France: Les députés veulent empêcher les sous-locations illégales sur des sites comme Airbnb

Les députés français ont voté jeudi, contre l'avis du gouvernement, un texte qui vise à obliger les propriétaires ou locataires qui louent leur logement de façon ponctuelle via des sites comme Airbnb, à prouver qu'ils en ont l'autorisation.

Le texte, adopté sous forme d'amendement dans le cadre de l'examen d'un projet de loi sur le numérique, stipule que le loueur du logement "doit justifier sa qualité de propriétaire" ou, s'il en est locataire, "l'autorisation du bailleur auprès des professionnels qui, opérant en ligne, assurent un service de mise en relation en vue de la location d'hébergements".

L'amendement vise les utilisateurs de plateformes de locations comme Airbnb, la plus connue d'entre elles, et prévoit en cas de défaut d'une telle justification, jusqu'à un an de prison et 80.000 euros d'amende.

La députée socialiste Sandrine Mazetier, a affirmé que cela permettrait d'éviter que des locataires "sous-louent parfaitement illégalement", sans déclarer leurs revenus à l'administration fiscale.

La secrétaire d'Etat au Numérique, Axelle Lemaire, s'est en revanche dite défavorable à cet amendement, jugeant "prématuré de répondre définitivement à cette problématique" mais promettant d'"apporter des réponses avant la fin de l'année, parce que nous sommes très conscients de la perte de recettes fiscales que ces comportements induisent".

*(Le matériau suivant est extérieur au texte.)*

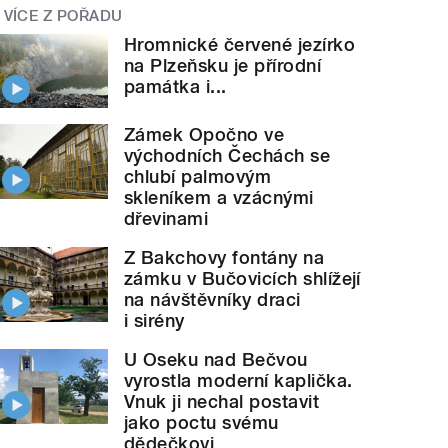
VÍCE Z POŘADU
Hromnické červené jezírko
na Plzeňsku je přírodní
památka i...
Zámek Opočno ve
východních Čechách se
chlubí palmovým
skleníkem a vzácnými
dřevinami
Z Bakchovy fontány na
zámku v Bučovicích shlížejí
na návštěvníky draci
i sirény
U Oseku nad Bečvou
vyrostla moderní kaplička.
Vnuk ji nechal postavit
jako poctu svému
dědečkovi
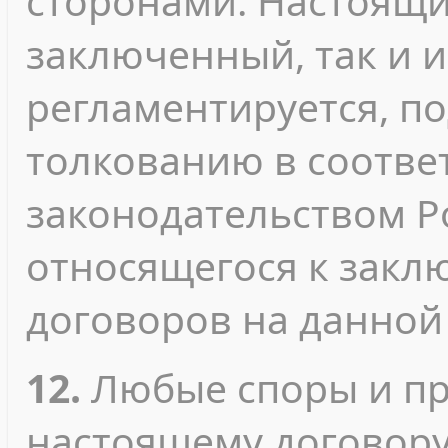
сторонами. Настоящи
заключенный, так и 
регламентируется, п
толкованию в соотве
законодательством Р
относящегося к зак
договоров на данной
12.
Любые споры и пр
настоящему договору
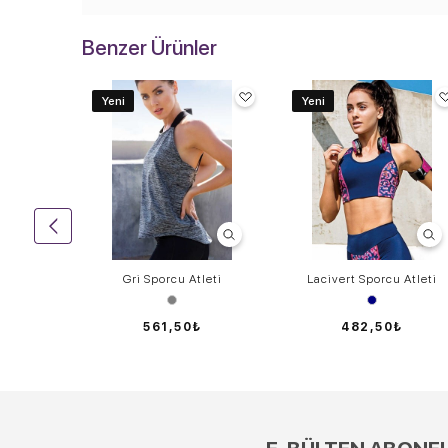
Benzer Ürünler
Yeni
Yeni
aj Top
Gri Sporcu Atleti
Lacivert Sporcu Atleti
₺
561,50₺
482,50₺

Mme Mazetier a en revanche retiré un amendement qui entendait obliger les plateformes à communiquer à l'administration fiscale les revenus perçus par les loueurs via le service qu'elles proposent.

Sur ce point, Mme Lemaire avait alerté sur "le danger de légiférer trop rapidement" sur un débat "d'une telle importance", soulignant "l'apport en revenu et en ressource qui est très réel pour certains foyers", qui "permet de finir les fins de mois".

De son côté, la mairie de Paris, dirigée par la socialiste Anne Hidalgo, a lancé la semaine dernière une opération pour contrôler des "meublés touristiques illégaux", des appartements loués uniquement à des touristes, à la nuit ou à la semaine, sans autorisation. La mairie s'inquiète d'une baisse des appartements disponibles qui risque d'accentuer les difficultés de logement à Paris.

Selon AirBnb, capitale française trône en tête du classement mondial des logements proposés.